- DATA FOR THE TASK -
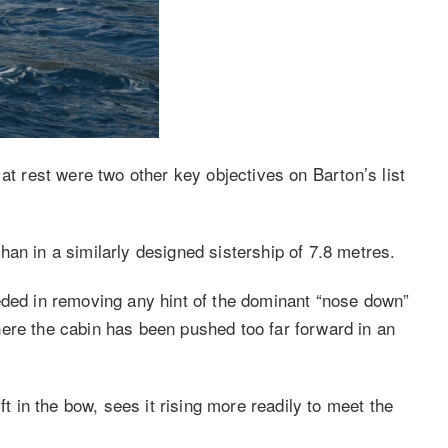
at rest were two other key objectives on Barton’s list
an in a similarly designed sistership of 7.8 metres.
eded in removing any hint of the dominant “nose down”
ere the cabin has been pushed too far forward in an
ft in the bow, sees it rising more readily to meet the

- WHAT IS EXPECTED -
Each line above should be output exactly, apart from the pictures.

- REPLY TO THE TASK -
at rest were two other key objectives on Barton’s list
an in a similarly designed sistership of 7.8 metres.
eded in removing any hint of the dominant “nose down”
ere the cabin has been pushed too far forward in an
ft in the bow, sees it rising more readily to meet the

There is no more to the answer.